Acabo de tener el peor turno de mi vida y necesito desahogarme. Tengo 28 años, soy asiático, trabajo en un restaurante a tiempo parcial para pagar mis préstamos estudiantiles. Esta noche, un tipo de la generación boomer (finales de los 60) se sienta en mi mesa y de inmediato empieza a quejarse del menú y de la mesa. Me chasquea los dedos como si fuera un perro. Pide pollo al curry, luego lo devuelve porque estaba demasiado picante???. Mientras estoy allí, educadamente pidiéndole disculpas, él se desborda: “En mis tiempos, las chicas como tú realmente sabían hacer el trabajo. ¿Qué eres, chino?

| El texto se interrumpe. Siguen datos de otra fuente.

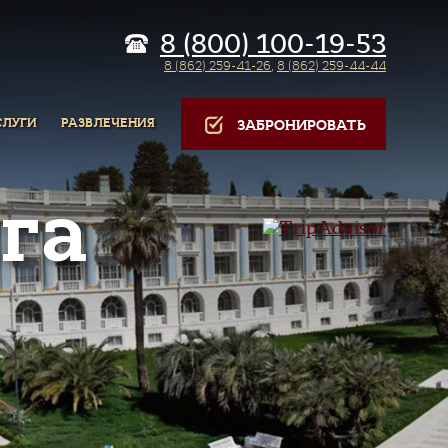
8 (800) 100-19-53
8 (862) 259-41-26
,
8 (862) 259-44-44
СЛУГИ
РАЗВЛЕЧЕНИЯ
ЗАБРОНИРОВАТЬ
га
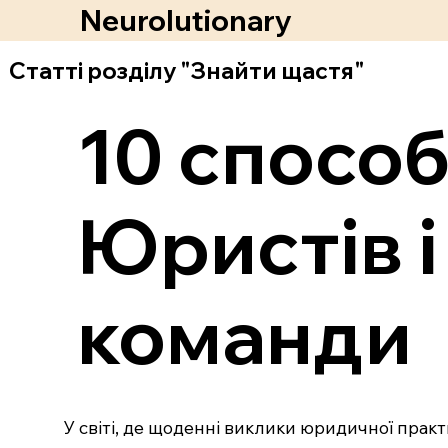
Neurolutionary
Статті розділу "Знайти щастя"
10 спосо
Юристів і
команди
У світі, де щоденні виклики юридичної прак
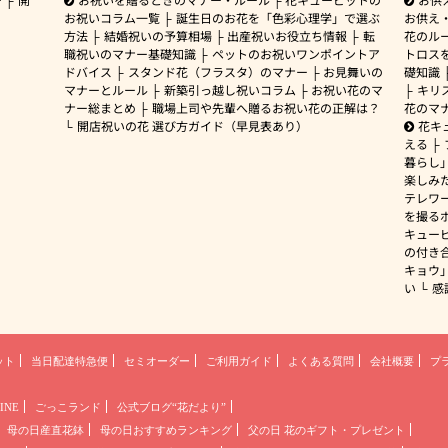
お祝いコラム一覧
誕生日のお花を「色彩心理学」で選ぶ
お供え
方法
結婚祝いの予算相場
出産祝いお役立ち情報
転
花のルー
職祝いのマナー基礎知識
ペットのお祝いワンポイントア
トロス
ドバイス
スタンド花（フラスタ）のマナー
お見舞いの
礎知識
マナーとルール
新築引っ越し祝いコラム
お祝い花のマ
キリ
ナー総まとめ
職場上司や先輩へ贈るお祝い花の正解は？
花のマ
開店祝いの花 選び方ガイド（早見表あり）
花キ
える
暮らし
楽しみ
テレワ
を撮る
キュー
の付き
キョウ
い
感
ット
当日配達特急便
セミオーダー
ご利用ガイド
よくある質問
会社概要
プ
INE
ごっこランド
公式ブログ“花だより”
母の日産直花鉢
母の日おすすめランキング
父の日 花のギフト・プレゼント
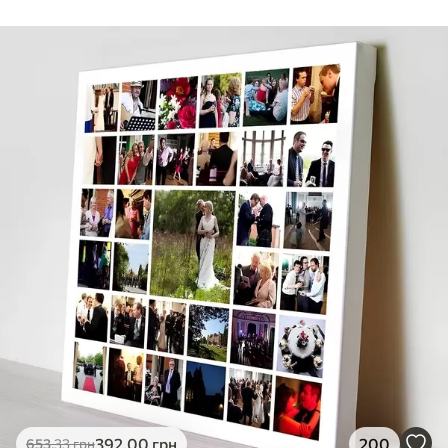
Стандарт
Від
290
.00
грн
✓
Яскраві, насичені кольори
✓
Стійкість до вицвітання
✓
Безпечне чорнило без запаху
✗
Поверхня з текстурою полотна
✗
Екологічний матеріал
Преміум
Від
363
.00
грн
✓
Яскраві, насичені кольори
✓
Стійкість до вицвітання
✓
Безпечне чорнило без запаху
✓
Поверхня з текстурою полотна
✗
Екологічний матеріал
Еко-Преміум
392
.00
грн
200
653
.33
грн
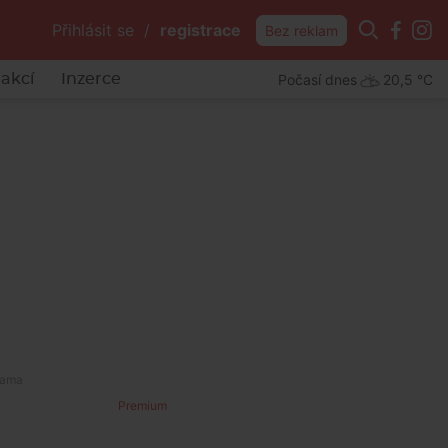
Přihlásit se
/
registrace
Bez reklam
Počasí dnes
20,5 °C
akcí
Inzerce
Premium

Todos se parecen de todos modos.” Honestamente, no podía creer que alguien dijera eso en 2026. Nací en Londres. Tengo un título en comunicación. Pero nada de eso importa. Solo soy la joven camarera asiática que existe para ser irrespetada. Su esposa parecía mortificada y me hizo un gesto de “lo siento”. Él dejó una propina de 2,72 dólares en una cuenta de 67,18 dólares. Lloré en el baño durante dos minutos, arreglé mi maquillaje y volví a la sala porque el alquiler está por vencer y así es como se sobrevive. A todos los trabajadores de servicios que están sonriendo a través del desprecio: los veo. No somos invisibles, somos humanos.


que se jodan los boomers.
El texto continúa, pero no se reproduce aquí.